## [Task description]
Return the listing that follows exactly, with no pictures included.

Provided information Start Marker

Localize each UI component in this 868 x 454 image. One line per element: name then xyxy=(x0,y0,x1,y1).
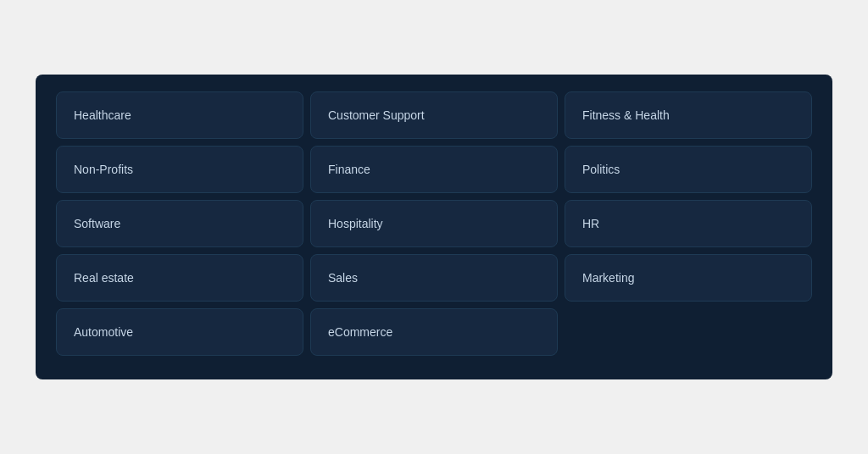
category-item-ecommerce[interactable]: eCommerce xyxy=(310,308,558,356)
categories-grid: HealthcareCustomer SupportFitness & Heal… xyxy=(56,91,812,356)
category-label-healthcare: Healthcare xyxy=(74,108,131,122)
category-label-finance: Finance xyxy=(328,163,370,176)
category-item-customer-support[interactable]: Customer Support xyxy=(310,91,558,139)
category-label-real-estate: Real estate xyxy=(74,271,134,285)
category-item-software[interactable]: Software xyxy=(56,200,303,247)
category-item-healthcare[interactable]: Healthcare xyxy=(56,91,303,139)
category-label-customer-support: Customer Support xyxy=(328,108,425,122)
category-item-sales[interactable]: Sales xyxy=(310,254,558,302)
category-item-marketing[interactable]: Marketing xyxy=(565,254,812,302)
category-item-non-profits[interactable]: Non-Profits xyxy=(56,146,303,193)
category-label-hospitality: Hospitality xyxy=(328,217,383,230)
category-item-real-estate[interactable]: Real estate xyxy=(56,254,303,302)
category-item-finance[interactable]: Finance xyxy=(310,146,558,193)
category-item-fitness-health[interactable]: Fitness & Health xyxy=(565,91,812,139)
category-item-hospitality[interactable]: Hospitality xyxy=(310,200,558,247)
category-item-hr[interactable]: HR xyxy=(565,200,812,247)
category-item-politics[interactable]: Politics xyxy=(565,146,812,193)
category-label-fitness-health: Fitness & Health xyxy=(582,108,670,122)
category-label-politics: Politics xyxy=(582,163,620,176)
category-label-ecommerce: eCommerce xyxy=(328,325,392,339)
category-label-automotive: Automotive xyxy=(74,325,133,339)
category-label-marketing: Marketing xyxy=(582,271,634,285)
empty-cell-r4-c2 xyxy=(565,308,812,356)
category-label-hr: HR xyxy=(582,217,599,230)
categories-container: HealthcareCustomer SupportFitness & Heal… xyxy=(36,75,832,379)
category-item-automotive[interactable]: Automotive xyxy=(56,308,303,356)
category-label-sales: Sales xyxy=(328,271,358,285)
category-label-software: Software xyxy=(74,217,120,230)
category-label-non-profits: Non-Profits xyxy=(74,163,133,176)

Provided information End Marker

## [Response area]
Localize each UI component in this 868 x 454 image. One line per element: name then xyxy=(x0,y0,x1,y1).
category-item-ecommerce[interactable]: eCommerce xyxy=(310,308,558,356)
categories-grid: HealthcareCustomer SupportFitness & Heal… xyxy=(56,91,812,356)
category-label-healthcare: Healthcare xyxy=(74,108,131,122)
category-label-finance: Finance xyxy=(328,163,370,176)
category-item-customer-support[interactable]: Customer Support xyxy=(310,91,558,139)
category-label-real-estate: Real estate xyxy=(74,271,134,285)
category-item-software[interactable]: Software xyxy=(56,200,303,247)
category-item-healthcare[interactable]: Healthcare xyxy=(56,91,303,139)
category-label-customer-support: Customer Support xyxy=(328,108,425,122)
category-item-sales[interactable]: Sales xyxy=(310,254,558,302)
category-item-marketing[interactable]: Marketing xyxy=(565,254,812,302)
category-item-non-profits[interactable]: Non-Profits xyxy=(56,146,303,193)
category-label-hospitality: Hospitality xyxy=(328,217,383,230)
category-item-real-estate[interactable]: Real estate xyxy=(56,254,303,302)
category-item-finance[interactable]: Finance xyxy=(310,146,558,193)
category-item-fitness-health[interactable]: Fitness & Health xyxy=(565,91,812,139)
category-item-hospitality[interactable]: Hospitality xyxy=(310,200,558,247)
category-item-hr[interactable]: HR xyxy=(565,200,812,247)
category-item-politics[interactable]: Politics xyxy=(565,146,812,193)
category-label-fitness-health: Fitness & Health xyxy=(582,108,670,122)
category-label-politics: Politics xyxy=(582,163,620,176)
category-label-ecommerce: eCommerce xyxy=(328,325,392,339)
category-label-automotive: Automotive xyxy=(74,325,133,339)
category-label-marketing: Marketing xyxy=(582,271,634,285)
empty-cell-r4-c2 xyxy=(565,308,812,356)
category-label-hr: HR xyxy=(582,217,599,230)
categories-container: HealthcareCustomer SupportFitness & Heal… xyxy=(36,75,832,379)
category-item-automotive[interactable]: Automotive xyxy=(56,308,303,356)
category-label-sales: Sales xyxy=(328,271,358,285)
category-label-software: Software xyxy=(74,217,120,230)
category-label-non-profits: Non-Profits xyxy=(74,163,133,176)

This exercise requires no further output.